Collected data:
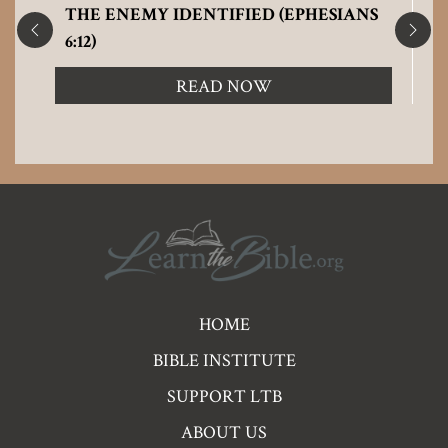
THE ENEMY IDENTIFIED (EPHESIANS
6:12)
READ NOW
Pre
HOME
Footer
BIBLE INSTITUTE
Links
SUPPORT LTB
ABOUT US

- [Problem description]
Retype all entries exactly as they appear, dropping the images.

- [Exercise solution]
THE ENEMY IDENTIFIED (EPHESIANS
6:12)
READ NOW
Pre
HOME
Footer
BIBLE INSTITUTE
Links
SUPPORT LTB
ABOUT US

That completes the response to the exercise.